Posted on January 27 2021
Over the last 30 years, I have been privileged to have witnessed, firsthand, the sense of history and deep connection that traditional rugs can create. Such rugs bring a smile to faces, a sparkle to eyes, and inevitably they bring memories of grandma’s house or the first rug ever purchased. Rugs remind people of favorite occasions and favorite foods. I am in awe of the myriad ways that clients and friends find to describe their color, texture and individual sense of comfort and connection.
above: Modern HERIZ pattern rug.
below: Details of KHOTAN and classic HERIZ rugs.
There are many styles of “traditional” rugs: classic, formal patterns, also called city rugs, which are produced in carefully-supervised workshops; cottage industry or village rugs, which tend to have a loosely-followed formal pattern; traditional tribal rugs, often quite abstract and certainly loaded with hidden meaning, reflecting the imagination and experience of the weaver herself.
Whether an ancient pattern or a modern interpretation, traditional rugs work well across styles, grounding and enlivening rooms ranging from formal to informal, classic to modern.
above: A SERAPI pattern, installed in a lovingly restored Portland home. Interior design by Katy Krider.
below left: Classic cloud band TABRIZ pattern, re-imagined by Rug Star. Interior design and buildout by Portland architect Michael Howells.
below right: Modern interpretation of an antique MAMLUK 16th century pattern by Wool & Silk Rugs, partly erased to evoke the passage of time, and rendered in modern colors. Available by order in a wide range of colors and sizes.

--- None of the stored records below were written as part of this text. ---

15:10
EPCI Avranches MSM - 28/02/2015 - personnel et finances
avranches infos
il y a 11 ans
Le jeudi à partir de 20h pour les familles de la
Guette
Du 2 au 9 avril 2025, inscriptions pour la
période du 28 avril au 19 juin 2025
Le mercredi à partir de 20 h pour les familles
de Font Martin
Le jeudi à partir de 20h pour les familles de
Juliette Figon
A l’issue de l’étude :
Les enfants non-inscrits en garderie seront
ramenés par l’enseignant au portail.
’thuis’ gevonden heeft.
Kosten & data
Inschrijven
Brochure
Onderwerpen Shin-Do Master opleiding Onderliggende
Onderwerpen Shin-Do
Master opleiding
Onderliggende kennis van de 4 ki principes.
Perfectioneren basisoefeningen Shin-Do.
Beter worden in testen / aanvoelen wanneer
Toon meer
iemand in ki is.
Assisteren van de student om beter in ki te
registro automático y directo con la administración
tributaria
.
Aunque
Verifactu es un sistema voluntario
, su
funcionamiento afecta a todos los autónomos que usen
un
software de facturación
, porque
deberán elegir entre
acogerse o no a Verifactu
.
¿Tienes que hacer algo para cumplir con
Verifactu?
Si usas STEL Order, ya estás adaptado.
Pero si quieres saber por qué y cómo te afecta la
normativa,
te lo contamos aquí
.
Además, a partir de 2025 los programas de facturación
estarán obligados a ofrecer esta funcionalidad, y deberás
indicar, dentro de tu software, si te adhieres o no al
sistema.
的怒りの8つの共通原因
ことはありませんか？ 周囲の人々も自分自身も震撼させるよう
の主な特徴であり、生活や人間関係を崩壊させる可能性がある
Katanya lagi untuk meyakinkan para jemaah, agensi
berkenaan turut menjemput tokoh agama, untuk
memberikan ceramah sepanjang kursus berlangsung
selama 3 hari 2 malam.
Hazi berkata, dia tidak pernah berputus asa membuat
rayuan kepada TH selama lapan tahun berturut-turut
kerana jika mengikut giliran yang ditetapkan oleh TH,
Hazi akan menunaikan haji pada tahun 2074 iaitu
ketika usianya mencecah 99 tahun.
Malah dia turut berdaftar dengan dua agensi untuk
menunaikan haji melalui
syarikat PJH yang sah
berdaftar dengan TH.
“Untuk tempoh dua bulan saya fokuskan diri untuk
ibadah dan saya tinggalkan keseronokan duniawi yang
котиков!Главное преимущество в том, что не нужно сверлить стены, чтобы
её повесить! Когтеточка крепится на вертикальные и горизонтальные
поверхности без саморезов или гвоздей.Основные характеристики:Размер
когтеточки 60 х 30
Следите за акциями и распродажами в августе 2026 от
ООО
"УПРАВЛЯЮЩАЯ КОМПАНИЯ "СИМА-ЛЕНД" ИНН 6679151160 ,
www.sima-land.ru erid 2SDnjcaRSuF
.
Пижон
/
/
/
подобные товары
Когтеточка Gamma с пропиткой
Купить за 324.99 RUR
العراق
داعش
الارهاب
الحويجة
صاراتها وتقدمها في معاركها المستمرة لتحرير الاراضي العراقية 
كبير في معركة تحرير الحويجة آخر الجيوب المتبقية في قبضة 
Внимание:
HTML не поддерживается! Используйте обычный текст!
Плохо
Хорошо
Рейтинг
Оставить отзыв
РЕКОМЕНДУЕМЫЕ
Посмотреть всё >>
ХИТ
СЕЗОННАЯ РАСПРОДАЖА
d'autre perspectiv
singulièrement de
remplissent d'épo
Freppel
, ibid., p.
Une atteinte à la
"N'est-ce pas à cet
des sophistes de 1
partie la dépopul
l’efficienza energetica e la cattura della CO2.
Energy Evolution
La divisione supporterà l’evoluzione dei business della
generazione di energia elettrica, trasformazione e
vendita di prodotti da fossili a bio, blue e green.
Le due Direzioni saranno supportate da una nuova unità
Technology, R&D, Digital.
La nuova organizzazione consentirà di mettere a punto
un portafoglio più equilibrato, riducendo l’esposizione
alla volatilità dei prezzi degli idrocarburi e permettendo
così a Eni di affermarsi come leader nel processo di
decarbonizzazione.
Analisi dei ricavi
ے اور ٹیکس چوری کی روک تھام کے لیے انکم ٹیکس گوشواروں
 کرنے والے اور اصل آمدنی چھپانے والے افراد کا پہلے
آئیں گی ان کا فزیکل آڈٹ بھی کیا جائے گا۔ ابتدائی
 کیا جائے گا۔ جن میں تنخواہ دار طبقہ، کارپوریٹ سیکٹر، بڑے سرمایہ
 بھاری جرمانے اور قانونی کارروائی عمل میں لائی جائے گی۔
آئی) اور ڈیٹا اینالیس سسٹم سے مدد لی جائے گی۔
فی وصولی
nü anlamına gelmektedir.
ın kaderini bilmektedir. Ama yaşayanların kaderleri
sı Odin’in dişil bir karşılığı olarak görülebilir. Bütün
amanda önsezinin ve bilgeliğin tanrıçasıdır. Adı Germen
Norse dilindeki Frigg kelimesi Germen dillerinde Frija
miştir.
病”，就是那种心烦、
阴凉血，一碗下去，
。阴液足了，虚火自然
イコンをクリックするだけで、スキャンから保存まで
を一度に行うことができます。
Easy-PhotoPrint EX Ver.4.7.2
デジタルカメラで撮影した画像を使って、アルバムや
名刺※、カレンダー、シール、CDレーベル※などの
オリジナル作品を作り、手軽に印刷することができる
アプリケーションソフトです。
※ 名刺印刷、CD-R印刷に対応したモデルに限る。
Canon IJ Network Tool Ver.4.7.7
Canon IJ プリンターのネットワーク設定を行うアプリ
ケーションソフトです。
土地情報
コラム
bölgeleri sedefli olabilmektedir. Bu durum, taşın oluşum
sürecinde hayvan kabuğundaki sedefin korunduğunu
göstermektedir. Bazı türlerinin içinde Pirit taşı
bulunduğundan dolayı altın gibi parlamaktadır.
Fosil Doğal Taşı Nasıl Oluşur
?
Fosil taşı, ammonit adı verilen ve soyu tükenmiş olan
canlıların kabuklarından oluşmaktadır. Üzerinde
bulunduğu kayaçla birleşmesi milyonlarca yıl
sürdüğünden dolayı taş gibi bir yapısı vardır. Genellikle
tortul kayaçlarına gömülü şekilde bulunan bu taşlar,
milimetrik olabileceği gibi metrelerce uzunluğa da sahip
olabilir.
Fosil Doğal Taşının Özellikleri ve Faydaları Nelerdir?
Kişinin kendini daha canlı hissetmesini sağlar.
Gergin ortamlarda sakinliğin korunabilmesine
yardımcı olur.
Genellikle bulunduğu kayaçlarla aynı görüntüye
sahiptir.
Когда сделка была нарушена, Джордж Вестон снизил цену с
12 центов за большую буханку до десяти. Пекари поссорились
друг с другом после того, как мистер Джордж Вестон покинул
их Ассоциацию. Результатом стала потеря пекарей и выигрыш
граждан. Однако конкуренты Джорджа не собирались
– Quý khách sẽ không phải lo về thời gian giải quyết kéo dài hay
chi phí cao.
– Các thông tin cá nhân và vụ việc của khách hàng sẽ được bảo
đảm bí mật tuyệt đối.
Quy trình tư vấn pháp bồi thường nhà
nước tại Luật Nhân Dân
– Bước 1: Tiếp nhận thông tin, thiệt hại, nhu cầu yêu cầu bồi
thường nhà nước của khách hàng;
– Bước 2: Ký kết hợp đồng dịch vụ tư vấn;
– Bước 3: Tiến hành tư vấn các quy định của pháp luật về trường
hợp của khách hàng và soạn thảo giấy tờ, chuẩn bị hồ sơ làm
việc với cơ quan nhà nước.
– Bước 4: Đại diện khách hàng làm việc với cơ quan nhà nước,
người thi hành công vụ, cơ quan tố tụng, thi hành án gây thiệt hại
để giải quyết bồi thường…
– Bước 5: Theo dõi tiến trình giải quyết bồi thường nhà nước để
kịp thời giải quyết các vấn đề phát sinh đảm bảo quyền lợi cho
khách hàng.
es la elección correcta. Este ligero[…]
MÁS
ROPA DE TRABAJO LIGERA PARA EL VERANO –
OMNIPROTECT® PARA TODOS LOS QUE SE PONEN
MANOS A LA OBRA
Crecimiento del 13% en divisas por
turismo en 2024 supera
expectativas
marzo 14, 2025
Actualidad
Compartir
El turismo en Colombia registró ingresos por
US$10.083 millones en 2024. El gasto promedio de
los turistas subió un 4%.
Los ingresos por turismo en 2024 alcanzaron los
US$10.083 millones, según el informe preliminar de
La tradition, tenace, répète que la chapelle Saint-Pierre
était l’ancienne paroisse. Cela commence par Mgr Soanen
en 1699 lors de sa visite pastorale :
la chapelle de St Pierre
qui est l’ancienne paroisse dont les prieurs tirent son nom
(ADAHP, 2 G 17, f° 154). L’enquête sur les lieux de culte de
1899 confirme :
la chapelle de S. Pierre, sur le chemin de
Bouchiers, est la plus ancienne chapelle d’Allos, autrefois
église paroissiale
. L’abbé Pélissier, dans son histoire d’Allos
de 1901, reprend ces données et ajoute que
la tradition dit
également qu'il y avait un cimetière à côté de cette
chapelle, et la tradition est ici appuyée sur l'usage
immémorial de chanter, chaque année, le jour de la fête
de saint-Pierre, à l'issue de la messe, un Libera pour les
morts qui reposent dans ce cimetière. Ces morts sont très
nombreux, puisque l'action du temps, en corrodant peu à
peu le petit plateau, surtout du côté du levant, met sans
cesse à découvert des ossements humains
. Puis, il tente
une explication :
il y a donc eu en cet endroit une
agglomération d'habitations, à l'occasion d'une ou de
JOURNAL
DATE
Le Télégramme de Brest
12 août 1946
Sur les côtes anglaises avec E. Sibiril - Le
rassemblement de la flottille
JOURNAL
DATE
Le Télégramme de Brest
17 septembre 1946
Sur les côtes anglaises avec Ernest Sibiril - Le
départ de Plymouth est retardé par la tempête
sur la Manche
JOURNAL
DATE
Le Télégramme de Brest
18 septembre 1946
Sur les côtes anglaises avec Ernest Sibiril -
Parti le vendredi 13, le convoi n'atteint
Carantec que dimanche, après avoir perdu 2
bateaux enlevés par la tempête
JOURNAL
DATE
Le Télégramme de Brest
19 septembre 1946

Interior design by Jeff Lamb Residential. Photo by Pete Ekert, WSJ (digital), June 19, 2018.
We’ve just unrolled a vivid assortment of village rugs, handknotted in Pakistan in an artisanal homage to traditional styles and influences.
Their bright colors bring joy and layers of depth to the designs. Live deep, live loud, live full of color; especially here in the gray Northwest.
And finally, here are two traditional rugs from my own home. They bring me comfort and joy, daily. I wish the same for you. -Christiane
above: A 19th century silk TABRIZ draped across a table.
below: Modern interpretation of a HERIZ pattern. Hand-spun yarns, natural dyes, playful colors.